WHAT IS REQUIRED:
Beginning with the line that contains "nu rond. Wat", output each line below exactly through the last one, both included, and nothing else.

MATERIAL PROVIDED:

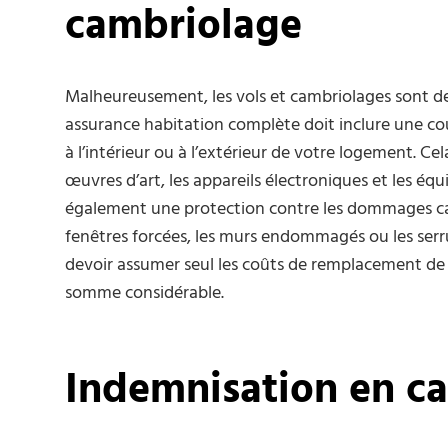
cambriolage
Malheureusement, les vols et cambriolages sont de
assurance habitation complète doit inclure une couv
à l’intérieur ou à l’extérieur de votre logement. Cel
œuvres d’art, les appareils électroniques et les éq
également une protection contre les dommages cau
fenêtres forcées, les murs endommagés ou les serru
devoir assumer seul les coûts de remplacement d
somme considérable.
Indemnisation en ca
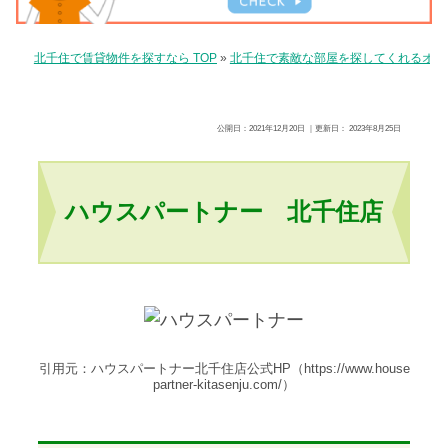
北千住で賃貸物件を探すなら TOP
»
北千住で素敵な部屋を探してくれるオス
公開日：
2021年12月20日
｜更新日：
2023年8月25日
ハウスパートナー 北千住店
引用元：ハウスパートナー北千住店公式HP（https://www.house
partner-kitasenju.com/）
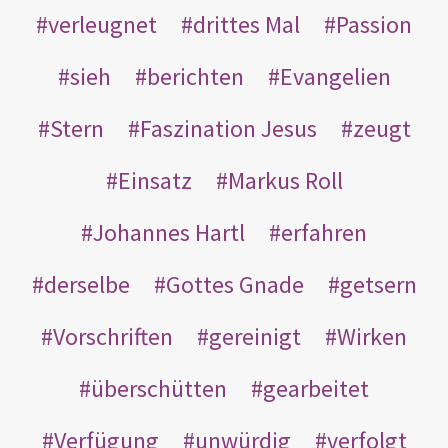
verleugnet
drittes Mal
Passion
sieh
berichten
Evangelien
Stern
Faszination Jesus
zeugt
Einsatz
Markus Roll
Johannes Hartl
erfahren
derselbe
Gottes Gnade
getsern
Vorschriften
gereinigt
Wirken
überschütten
gearbeitet
Verfügung
unwürdig
verfolgt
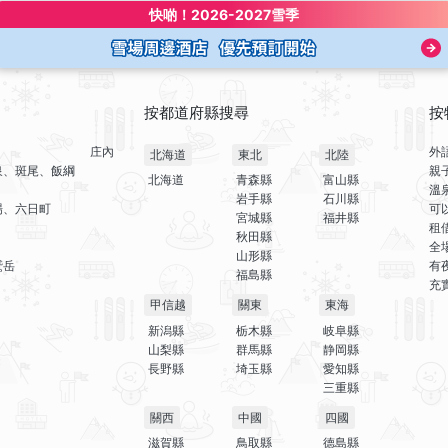
快啲！
2026-2027雪季
按都道府縣搜尋
按
庄內
外
北海道
東北
北陸
泉、斑尾、飯綱
親
北海道
青森縣
富山縣
溫
岩手縣
石川縣
場、六日町
可
宮城縣
福井縣
租
秋田縣
全
山形縣
鷲岳
有
福島縣
充
甲信越
關東
東海
新潟縣
栃木縣
岐阜縣
山梨縣
群馬縣
静岡縣
長野縣
埼玉縣
愛知縣
三重縣
關西
中國
四國
滋賀縣
鳥取縣
德島縣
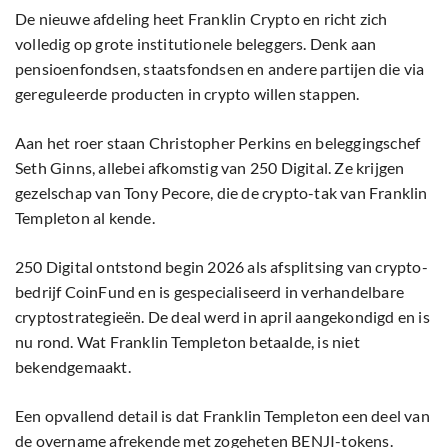
De nieuwe afdeling heet Franklin Crypto en richt zich
volledig op grote institutionele beleggers. Denk aan
pensioenfondsen, staatsfondsen en andere partijen die via
gereguleerde producten in crypto willen stappen.
Aan het roer staan Christopher Perkins en beleggingschef
Seth Ginns, allebei afkomstig van 250 Digital. Ze krijgen
gezelschap van Tony Pecore, die de crypto-tak van Franklin
Templeton al kende.
250 Digital ontstond begin 2026 als afsplitsing van crypto-
bedrijf CoinFund en is gespecialiseerd in verhandelbare
cryptostrategieën. De deal werd in april aangekondigd en is
nu rond. Wat Franklin Templeton betaalde, is niet
bekendgemaakt.
Een opvallend detail is dat Franklin Templeton een deel van
de overname afrekende met zogeheten BENJI-tokens.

RESULT BELOW:
nu rond. Wat Franklin Templeton betaalde, is niet
bekendgemaakt.
Een opvallend detail is dat Franklin Templeton een deel van
de overname afrekende met zogeheten BENJI-tokens.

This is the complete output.